L’analisi approfondita delle principali società regionali è stata effettuata analizzando le risultanze dei bilanci degli ultimi anni e, ove possibile, delle relative note integrative. Si parte da Sviluppo Lazio, la holding mancata. La governance della società (Presidenza, CDA, Direzione) ha visto, tra la settima e la nona legislatura tre avvicendamenti, coincidenti, con sfasamenti, con l’alternanza delle Giunte regionali. Il modulo organizzativo originario è stato molto fluido, centrato sulla direzione, e finalizzato alla ingegnerizzazione del processo di cartolarizzazione dei crediti sanitari, sotto la guida dell’assessorato al bilancio. Nella gestione successiva gli iniziali propositi riformatori della nuova amministrazione, finalizzati alla creazione di una vera e propria holding, si sono rapidamente arenati sulla contesa tra assessorati (bilancio e innovazione) per la guida strategica della società. Lo stallo ha portato ad una soluzione interna di basso profilo e ad uno sfarinamento della missione aziendale, dispersa tra molte attività non strategiche, in sovrapposizione con altre società regionali.

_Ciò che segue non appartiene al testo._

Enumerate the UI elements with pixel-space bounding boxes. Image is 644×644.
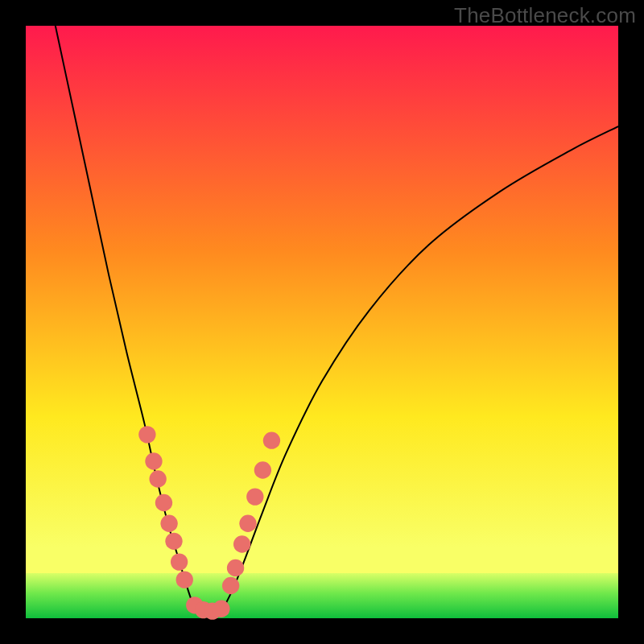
dot-left: [149, 470, 166, 487]
dot-right: [263, 432, 280, 449]
dot-left: [155, 494, 172, 511]
dot-right: [227, 559, 244, 576]
dot-right: [254, 461, 271, 478]
dot-left: [138, 426, 155, 443]
dot-left: [176, 571, 193, 588]
plot-area: [26, 26, 618, 618]
dot-left: [160, 515, 177, 532]
dot-right: [233, 535, 250, 552]
curve-right-curve: [221, 126, 618, 613]
dot-left: [171, 553, 188, 570]
chart-svg: [26, 26, 618, 618]
curve-group: [56, 26, 618, 617]
dot-bottom: [213, 601, 229, 617]
dot-right: [222, 577, 239, 594]
dot-right: [239, 515, 256, 532]
watermark-text: TheBottleneck.com: [454, 3, 636, 28]
dot-left: [145, 452, 162, 469]
dot-right: [246, 488, 263, 505]
outer-frame: TheBottleneck.com: [0, 0, 644, 644]
dot-left: [165, 533, 182, 550]
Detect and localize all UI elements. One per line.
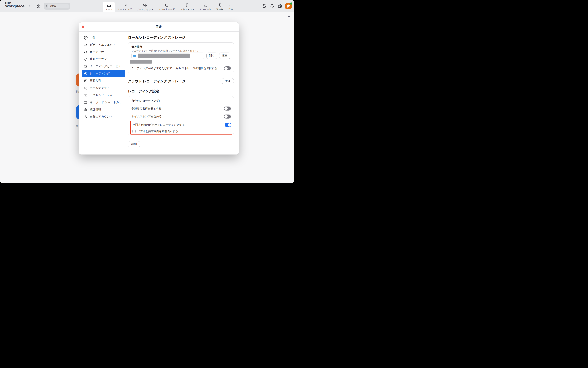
sidebar-item-recording[interactable]: レコーディング — [82, 70, 125, 77]
timestamp-label: タイムスタンプを含める — [131, 115, 162, 118]
dialog-title: 設定 — [156, 25, 162, 29]
meeting-screen-icon — [84, 64, 88, 68]
calendar-icon — [278, 4, 282, 8]
record-video-share-label: 画面共有時のビデオをレコーディングする — [133, 123, 185, 127]
save-location-description: レコーディングが選択された場所でローカルに保存されます。 — [131, 49, 200, 53]
statistics-icon — [84, 108, 88, 111]
avatar[interactable]: 参 — [285, 3, 292, 9]
sidebar-item-label: レコーディング — [90, 72, 110, 75]
side-by-side-label: ビデオと共有画面を左右表示する — [137, 129, 178, 133]
home-icon — [107, 3, 111, 7]
team-chat-icon — [84, 86, 88, 90]
tab-meetings[interactable]: ミーティング — [115, 2, 134, 12]
notifications-button[interactable] — [270, 4, 274, 9]
recording-settings-card: 自分のレコーディング: 参加者の名前を表示する タイムスタンプを含める 画面共有… — [128, 96, 234, 135]
screen-share-icon — [84, 79, 88, 83]
side-by-side-checkbox[interactable] — [132, 130, 136, 133]
bell-icon — [84, 57, 88, 61]
settings-sidebar: 一般 ビデオとエフェクト オーディオ 通知とサウンド ミーティングとウェビナー — [79, 32, 128, 154]
local-storage-card: 保存場所 レコーディングが選択された場所でローカルに保存されます。 開く 変更 … — [128, 42, 234, 73]
share-to-device-button[interactable] — [262, 4, 267, 9]
tab-home[interactable]: ホーム — [103, 2, 115, 12]
tab-docs[interactable]: ドキュメント — [177, 2, 197, 12]
local-recording-heading: ローカル レコーディング ストレージ — [128, 35, 234, 40]
sidebar-item-meetings-webinars[interactable]: ミーティングとウェビナー — [82, 63, 125, 70]
sidebar-item-label: 画面共有 — [90, 79, 101, 83]
change-button[interactable]: 変更 — [219, 53, 230, 59]
tab-whiteboard[interactable]: ホワイトボード — [156, 2, 177, 12]
sidebar-item-accessibility[interactable]: アクセシビリティ — [82, 92, 125, 99]
toggle-knob — [224, 107, 228, 110]
presence-dot — [290, 2, 292, 5]
open-button[interactable]: 開く — [206, 53, 217, 59]
avatar-initial: 参 — [287, 4, 290, 8]
sidebar-item-keyboard-shortcuts[interactable]: キーボード ショートカット — [82, 99, 125, 106]
zoom-workplace-window: zoom Workplace 検索 ホーム — [0, 0, 294, 183]
manage-button[interactable]: 管理 — [222, 78, 234, 84]
sidebar-item-label: 統計情報 — [90, 108, 101, 111]
toggle-knob — [224, 115, 228, 118]
sidebar-item-my-account[interactable]: 自分のアカウント — [82, 113, 125, 120]
my-recording-label: 自分のレコーディング: — [131, 99, 160, 103]
sidebar-item-general[interactable]: 一般 — [82, 34, 125, 41]
whiteboard-icon — [165, 3, 169, 7]
history-button[interactable] — [36, 4, 41, 9]
tab-label: アンケート — [199, 8, 211, 11]
folder-icon — [133, 54, 137, 57]
tab-label: ホワイトボード — [159, 8, 175, 11]
toggle-knob — [228, 123, 231, 127]
toggle-knob — [224, 67, 228, 70]
person-icon — [84, 115, 88, 119]
sidebar-item-label: オーディオ — [90, 50, 104, 54]
choose-location-toggle[interactable] — [224, 66, 231, 70]
search-input[interactable]: 検索 — [44, 3, 70, 9]
sidebar-item-screen-share[interactable]: 画面共有 — [82, 77, 125, 84]
dialog-titlebar: 設定 — [79, 22, 239, 32]
share-to-device-icon — [262, 4, 267, 8]
sidebar-item-label: ミーティングとウェビナー — [90, 64, 123, 68]
sidebar-item-label: キーボード ショートカット — [90, 101, 123, 104]
video-camera-icon — [122, 3, 127, 7]
home-settings-gear-icon[interactable] — [287, 15, 291, 18]
accessibility-icon — [84, 93, 88, 97]
calendar-button[interactable] — [277, 4, 282, 9]
sidebar-item-notifications[interactable]: 通知とサウンド — [82, 55, 125, 63]
sidebar-item-audio[interactable]: オーディオ — [82, 48, 125, 55]
forward-button[interactable] — [28, 4, 32, 8]
search-icon — [46, 5, 49, 8]
choose-location-label: ミーティングが終了するたびにローカル ストレージの場所を選択する — [131, 66, 217, 70]
sidebar-item-label: 通知とサウンド — [90, 57, 110, 61]
video-camera-icon — [84, 43, 88, 47]
keyboard-icon — [84, 101, 88, 104]
participant-names-label: 参加者の名前を表示する — [131, 107, 161, 110]
document-icon — [185, 3, 189, 7]
tab-team-chat[interactable]: チームチャット — [134, 2, 156, 12]
sidebar-item-team-chat[interactable]: チームチャット — [82, 84, 125, 92]
contacts-icon — [218, 3, 222, 7]
path-redaction — [138, 54, 190, 58]
close-button[interactable] — [82, 26, 84, 28]
tab-more[interactable]: 詳細 — [226, 2, 236, 12]
cloud-storage-row: クラウド レコーディング ストレージ 管理 — [128, 78, 234, 84]
sidebar-item-label: アクセシビリティ — [90, 93, 113, 97]
recording-settings-pane: ローカル レコーディング ストレージ 保存場所 レコーディングが選択された場所で… — [128, 32, 239, 154]
settings-dialog: 設定 一般 ビデオとエフェクト オーディオ 通知とサウン — [79, 22, 239, 155]
recording-path-field[interactable] — [131, 53, 204, 59]
toolbar-right: 参 — [262, 0, 292, 12]
record-video-share-toggle[interactable] — [224, 123, 231, 127]
participant-names-toggle[interactable] — [224, 107, 231, 110]
logo-zoom-text: zoom — [5, 2, 25, 4]
sidebar-item-label: ビデオとエフェクト — [90, 43, 116, 46]
sidebar-item-statistics[interactable]: 統計情報 — [82, 106, 125, 113]
tab-surveys[interactable]: アンケート — [197, 2, 214, 12]
tab-contacts[interactable]: 連絡先 — [214, 2, 226, 12]
details-button[interactable]: 詳細 — [128, 141, 140, 147]
chevron-left-icon — [21, 4, 25, 8]
sidebar-item-label: 自分のアカウント — [90, 115, 112, 119]
back-button[interactable] — [21, 4, 25, 8]
sidebar-item-video-effects[interactable]: ビデオとエフェクト — [82, 41, 125, 48]
participant-names-row: 参加者の名前を表示する — [131, 107, 231, 110]
timestamp-toggle[interactable] — [224, 115, 231, 119]
gear-icon — [84, 36, 88, 40]
save-location-label: 保存場所 — [131, 45, 142, 49]
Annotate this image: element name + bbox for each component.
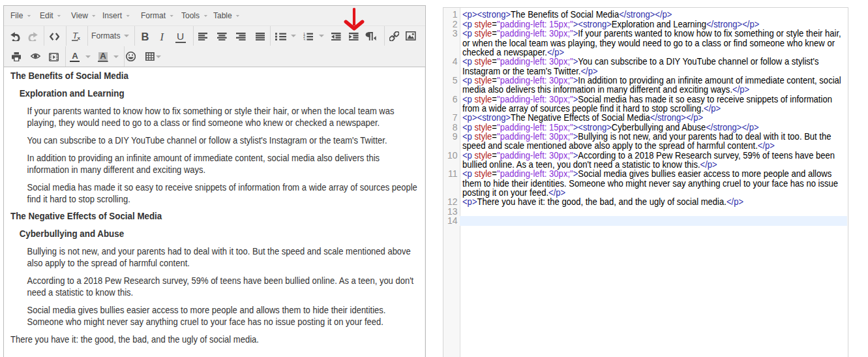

fallimenti aziendali nei settori strategici (centro studi e ciclo di programmazione 2007 -2013 dei fondi comunitari) hanno consegnato alla legislatura in corso una società senza progettualità, depauperata di molte professionalità e collaborazioni. SL sta vivendo un momento di eclisse con la Regione, non semplice da superare. Il personale di SL conta tra le proprie file 148 dipendenti, tra cui 6 dirigenti (compreso il direttore generale), 44 quadri direttivi e 98 impiegati. Rispetto al 2007, si è avuto un incremento piuttosto consistente degli impiegati (+18 unità) ma anche dei quadri (+7 unità). In generale, si può dire che l’ingrossamento delle file di SL è una tendenza in atto dalla sua costituzione nel 1999, quando la società era composta da poche decine di dipendenti. Il costo complessivo dei dipendenti è di circa 9 milioni di euro all’anno. E se le spese del personale costituiscono un elemento rilevante all’interno dei costi totali che SL fronteggia ogni anno (30,6 milioni di euro nel 2007, 31,8 milioni nel 2008 e 29 milioni nel 2009), la parte più consistente delle spese è tuttavia appannaggio di quelle che, nel bilancio, vengono definite “altre spese amministrative”, vale a dire, consulenze, spese generali e pubblicità e organizzazione convegni. In sostanza, per finanziare l’attività di SL ci sono voluti in media, tra il 2007 e il 2009, circa 30 milioni di euro l’anno, di cui 15-16 milioni tra CDA, collegio sindacale, personale dipendente e consulenze varie.